Bojničky (Bajmócska) is a village and municipality in Hlohovec District in the Trnava Region of western Slovakia.

==History==
In historical records the village was first mentioned in 1113.

Titanium oxide was independently rediscovered in 1795 by Prussian chemist Martin Heinrich Klaproth in rutile from Boinik (the German name of Bajmócska), a village in Hungary (now Bojničky in Slovakia). Klaproth found that it contained a new element and named it for the Titans of Greek mythology. After hearing about Gregor's earlier discovery, he obtained a sample of manaccanite and confirmed that it contained titanium.

== Geography ==

It is around a 10-minute car journey from the neighbouring town of Hlohovec and it is served by a regular bus route from Hlohovec. To give some context as to the proximity of Bojničky and Hlohovec, the elevated photo on the Wikipedia article of Hlohovec was taken from a viewpoint within walking distance from the edge of Bojničky along the road the connects Bojničky to Hlohovec.
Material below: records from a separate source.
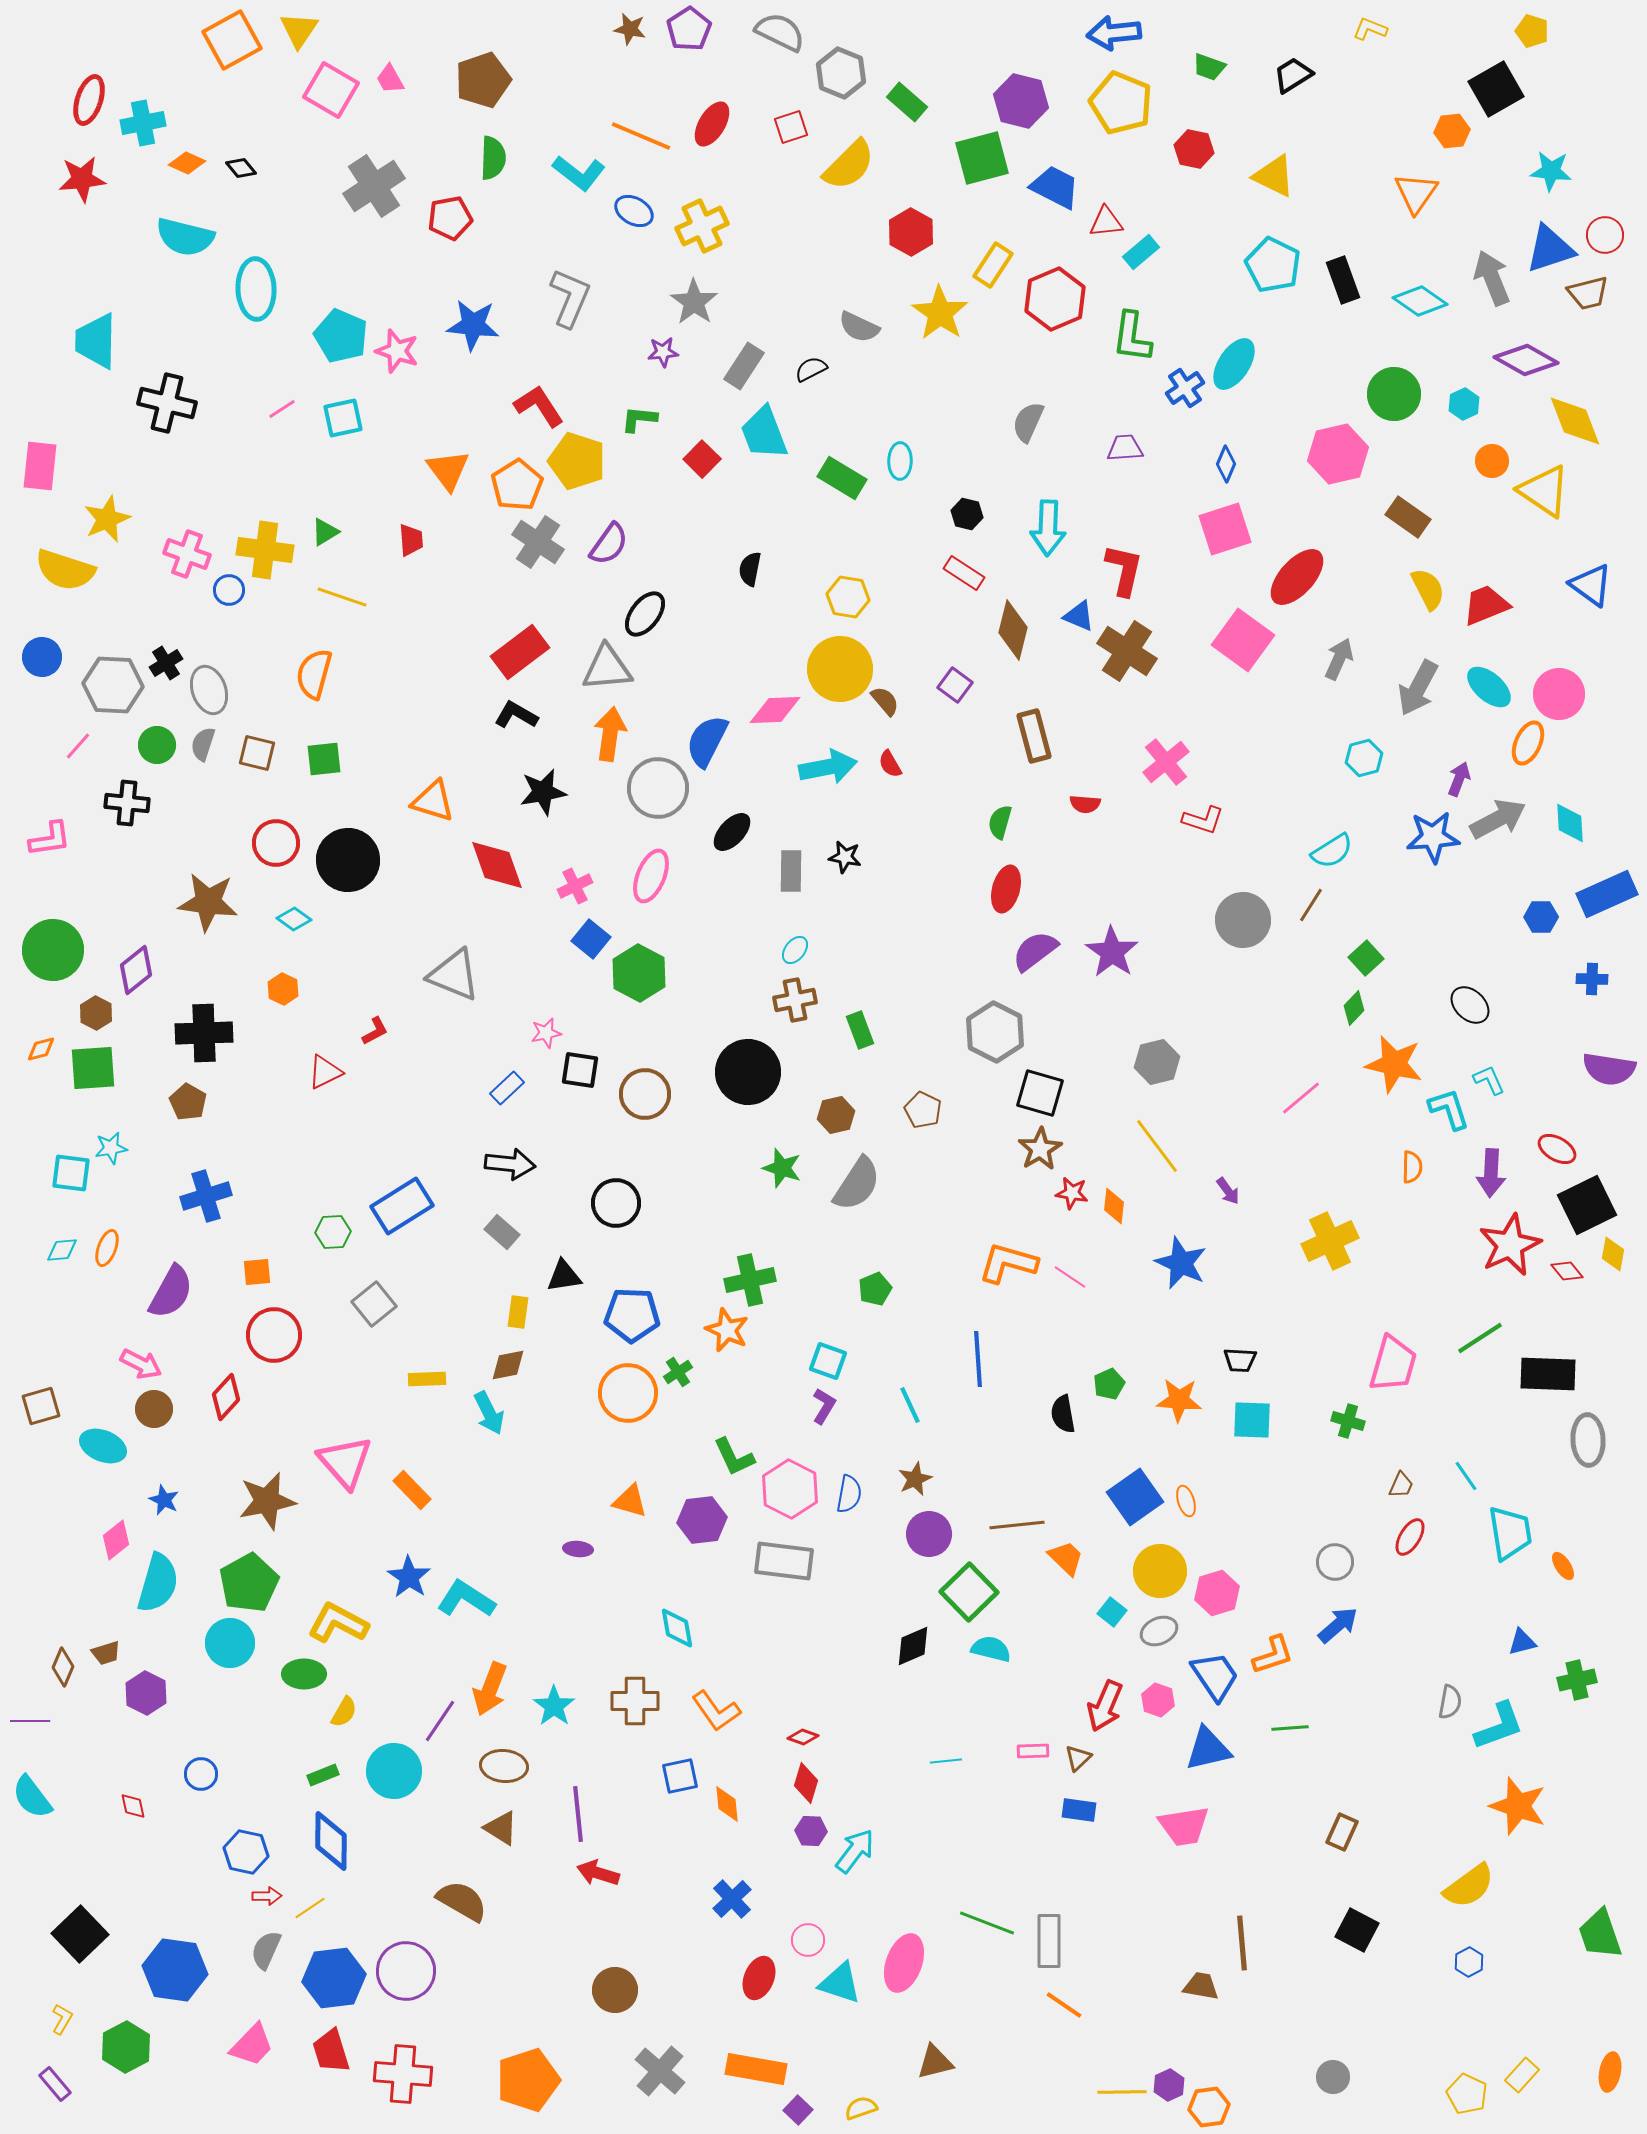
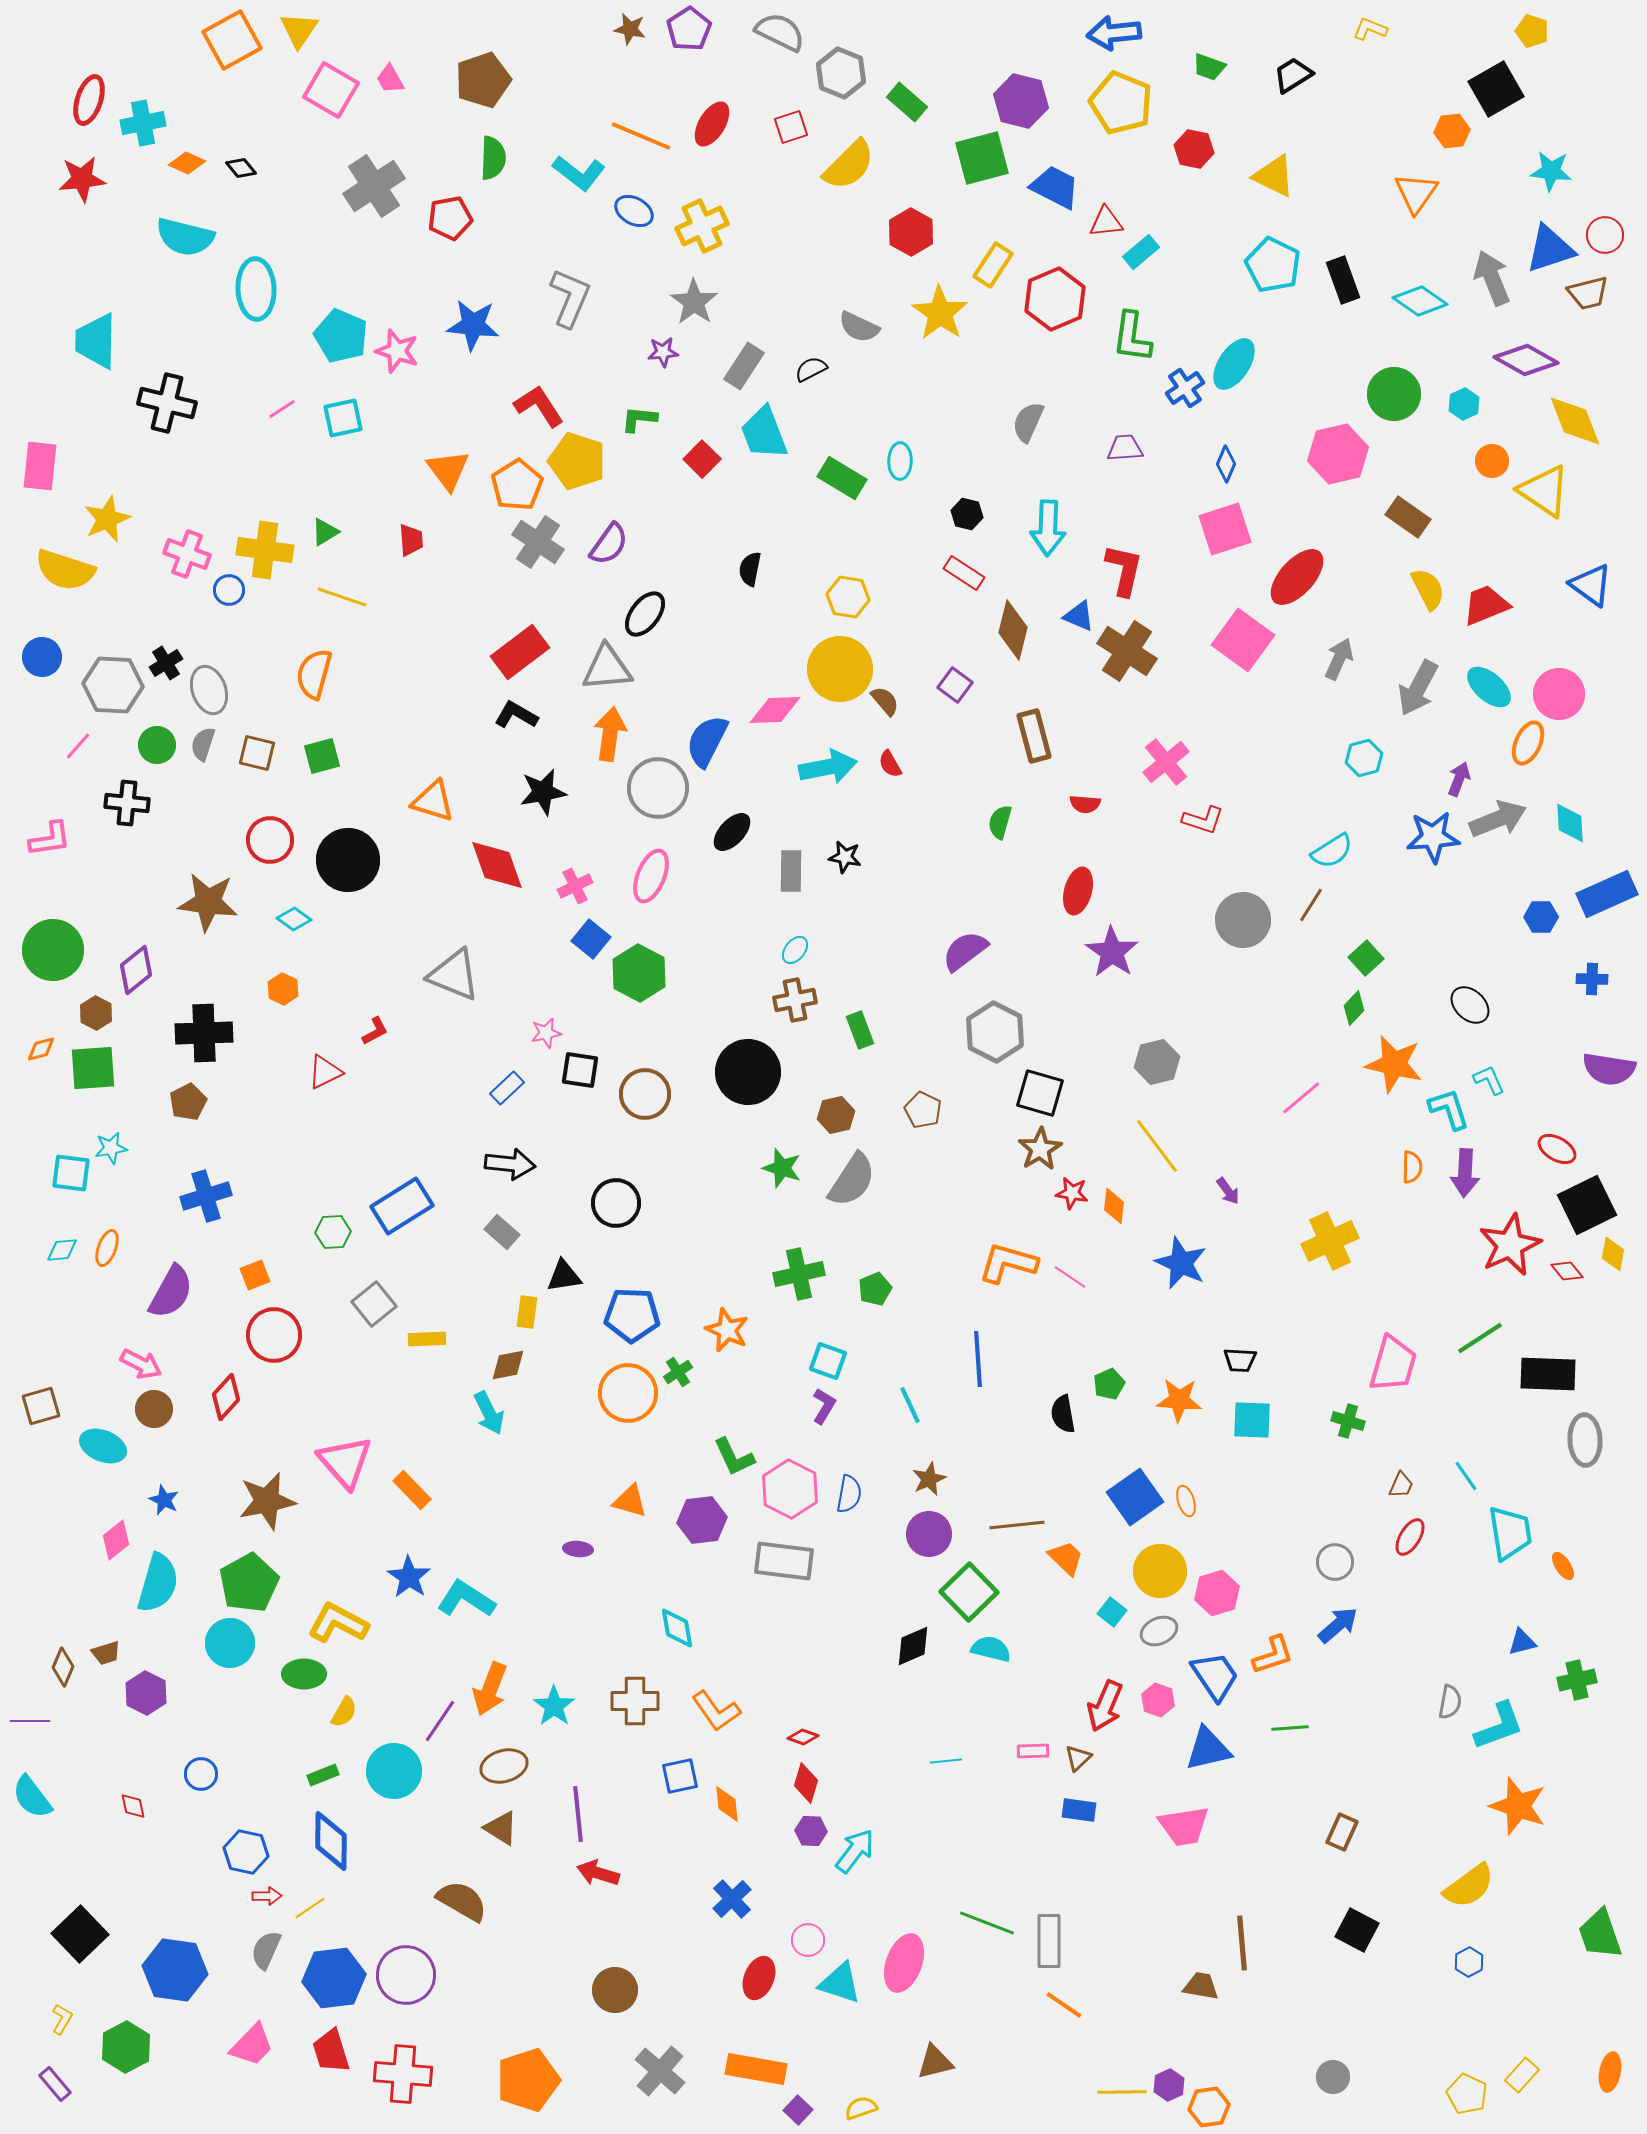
green square at (324, 759): moved 2 px left, 3 px up; rotated 9 degrees counterclockwise
gray arrow at (1498, 819): rotated 6 degrees clockwise
red circle at (276, 843): moved 6 px left, 3 px up
red ellipse at (1006, 889): moved 72 px right, 2 px down
purple semicircle at (1035, 951): moved 70 px left
brown pentagon at (188, 1102): rotated 15 degrees clockwise
purple arrow at (1491, 1173): moved 26 px left
gray semicircle at (857, 1184): moved 5 px left, 4 px up
orange square at (257, 1272): moved 2 px left, 3 px down; rotated 16 degrees counterclockwise
green cross at (750, 1280): moved 49 px right, 6 px up
yellow rectangle at (518, 1312): moved 9 px right
yellow rectangle at (427, 1379): moved 40 px up
gray ellipse at (1588, 1440): moved 3 px left
brown star at (915, 1479): moved 14 px right
brown ellipse at (504, 1766): rotated 21 degrees counterclockwise
purple circle at (406, 1971): moved 4 px down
Some people from Bojničky work in Hlohovec.

It is also possible to commute the 45 minute by car journey to Bratislava, the capital of Slovakia, from Bojničky.

As at December 2011, around 5 new houses were in the process of being built in Bojničky by individuals.

== Population ==

It has a population of  people (31 December ).

Population statistic (10 years)
| Year | 1995 | 2005 | 2015 | 2025 |
|---|---|---|---|---|
| Count | 1190 | 1323 | 1374 | 1441 |
| Difference |  | +11.17% | +3.85% | +4.87% |

Population statistic
| Year | 2024 | 2025 |
|---|---|---|
| Count | 1421 | 1441 |
| Difference |  | +1.40% |

=== Ethnicity ===

Census 2021 (1+ %)
| Ethnicity | Number | Fraction |
| Slovak | 1395 | 98.17% |
| Not found out | 28 | 1.97% |
| Total | 1421 |

=== Religion ===

Census 2021 (1+ %)
| Religion | Number | Fraction |
| Roman Catholic Church | 1106 | 77.83% |
| None | 236 | 16.61% |
| Not found out | 38 | 2.67% |
| Total | 1421 |

==Genealogical resources==
The records for genealogical research are available at the state archive "Statny Archiv in Bratislava, Slovakia"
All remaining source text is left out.